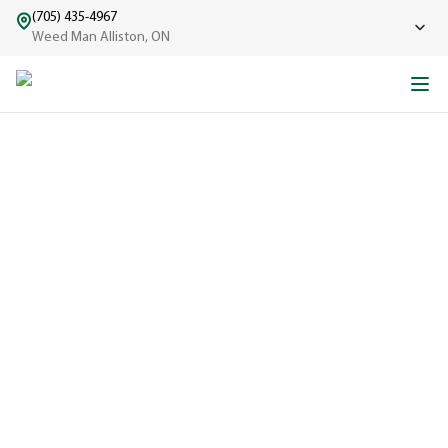
(705) 435-4967
Weed Man Alliston, ON
UNE BELLE PELOUSE,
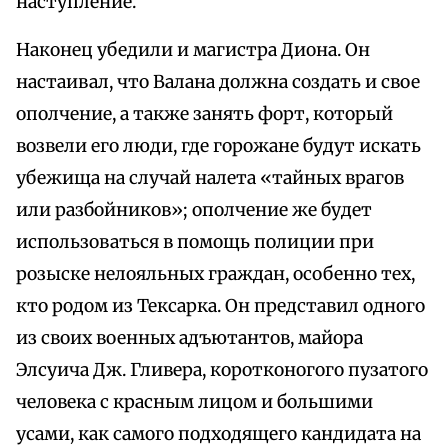
наступление.
Наконец убедили и магистра Диона. Он
настаивал, что Валана должна создать и свое
ополчение, а также занять форт, который
возвели его люди, где горожане будут искать
убежища на случай налета «тайных врагов
или разбойников»; ополчение же будет
использоваться в помощь полиции при
розыске нелояльных граждан, особенно тех,
кто родом из Тексарка. Он представил одного
из своих военных адъютантов, майора
Элсуича Дж. Гливера, коротконогого пузатого
человека с красным лицом и большими
усами, как самого подходящего кандидата на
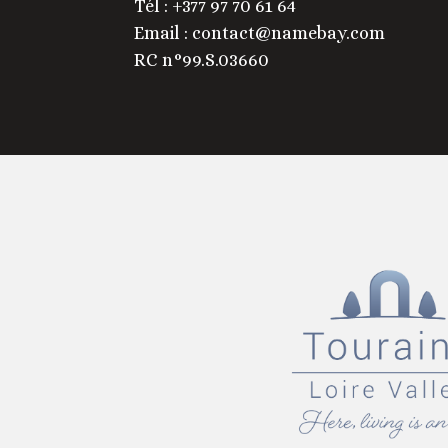
Tél : +377 97 70 61 64
Email : contact@namebay.com
RC n°99.S.03660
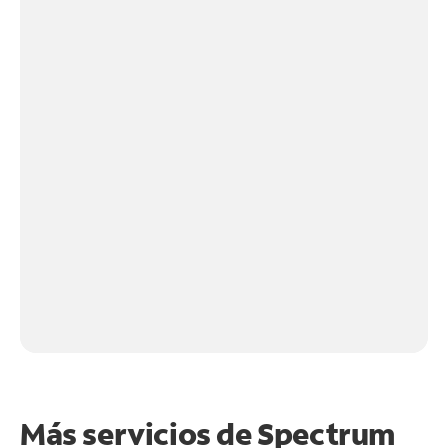
Más servicios de Spectrum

========================================================================

**EXERCISE INSTRUCTIONS:**
Can you repeat every record above exactly, apart from the pictures?

**WRITTEN RESPONSE:**
(705) 435-4967
Weed Man Alliston, ON
UNE BELLE PELOUSE,
наступление.
Наконец убедили и магистра Диона. Он
настаивал, что Валана должна создать и свое
ополчение, а также занять форт, который
возвели его люди, где горожане будут искать
убежища на случай налета «тайных врагов
или разбойников»; ополчение же будет
использоваться в помощь полиции при
розыске нелояльных граждан, особенно тех,
кто родом из Тексарка. Он представил одного
из своих военных адъютантов, майора
Элсуича Дж. Гливера, коротконогого пузатого
человека с красным лицом и большими
усами, как самого подходящего кандидата на
Tél : +377 97 70 61 64
Email : contact@namebay.com
RC n°99.S.03660
Más servicios de Spectrum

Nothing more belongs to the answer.